Summary: You can't do anything for Jesus until you grasp what he has done for you
? The idea of box sets has become a real phenomenon in modern day television. The whole craze started a few years ago with the American series ‘24’, which went from one cliffhanger to the next, for 24 episodes. And then it went from one season to the next.
? The most annoying thing I found about 24 is that you made your way through a whole season of 24 episodes, and the very last one, where you wanted to have a nice finish that wraps everything up, so you can get on with the rest of your life – the last show ended with another cliffhanger, so you had to tune in to season 2.
o And season 2 pretty much had the same characters, with a different plot, and lots more cliffhangers.
• Now when we come to John 13, we’re really coming to Season 2 of John’s Gospel. Same plot – Jesus is still on his way to the cross - but different characters. The first half of the Gospel is all about Jesus’ evangelistic mission to the world.
? But now in ch.13 the scene changes dramatically, and Jesus focuses on his own disciples. A little bit like ‘24’, ch.13-17 is the teaching of a single night - the Thursday night before Good Friday. Every hour counts, every word matters.
? As Jesus prepares himself for the cross the next day, he wants his disciples to understand what it means to follow him, now that he is about to leave them and return to heaven.
• In chs 14 to 16 Jesus will teach his disciples about the challenges ahead, and their call to bring the Gospel to a hostile world. But he begins by helping them understand what he will do for them on the cross.

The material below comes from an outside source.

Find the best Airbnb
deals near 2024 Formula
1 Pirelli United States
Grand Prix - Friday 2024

This is where discipleship begins. We can’t be disciples until we understand what Jesus has done for us at the cross. All our worship, all our serving, our giving, our sacrifice is fuelled by, inspired by, what Jesus has done for us.
This passage teaches us 3 things that Jesus has done for us that form the basis for everything we will ever do for him.
• He has loved us (1-5)
• John has already told us that God loves the whole world - even those who reject him. But he has a particular love for his own people that is deeper and more intimate than anything he shares with the world.

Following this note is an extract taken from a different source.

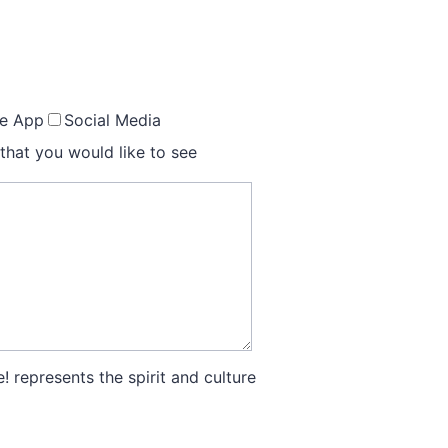
le App
Social Media
that you would like to see
! represents the spirit and culture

(v. 1) ‘having loved his own who were in the world, he loved them til the end.’ The NIV translates it ‘he now showed them the full extent of his love.’
• And before we move on to the foot washing, just pause a minute here. Jesus was about to die a horrific death, within just a few hours. A death that was so troubling to him that he bent double in Gethsemane with blood like sweat pouring to the ground.
And yet what was foremost on his mind before he walked to Gethsemane was showing his disciples how much he loved them. That is extraordinary.
If I was heading to my death I would be in too much personal turmoil to have time to think of anyone, or anything else. Men on death row often have their favourite meal specially prepared for them, and the chance to have counselling with a priest on the day they die. But Jesus gathered his closest friends for a special meal where he would wash their feet and calm their fears and tell them how much he loved them.
And if you add to that the fact that Judas was also at this last supper – (v.2) says the Devil had already put it in Judas’ heart to betray Jesus, and Jesus knew it - and yet Jesus washed Judas’ feet, and planned and shared this meal with Judas. As the childrens’ chorus says in rather dodgy English, ‘Jesus’ love is very wonderful’.
• The specific way Christ demonstrated his love in this famous scene, was to get down from the table and wash their feet. (v.3) ‘Jesus, knowing that the Father had given all things into his hand, and that he had come from God and was going back to God, rose from supper. He laid aside his outer garments, and taking a towel, tied it around his waist. Then he poured the water into a basin and began to wash the disciples’ feet.’
The introduction of this foot washing is key. Jesus knew that God had given him authority over everyone and everything. He knew that he was Lord of heaven and earth, and the Greek text adds ‘so’…’so he get down from the table and washed their feet.
Illust I was struck by the story of Ade Goodchild, a factory worker who won 71M on the national lottery. He said, ‘I'm not one of these winners who is going to say this win won't change me. It will or at least I'll give it a good go!"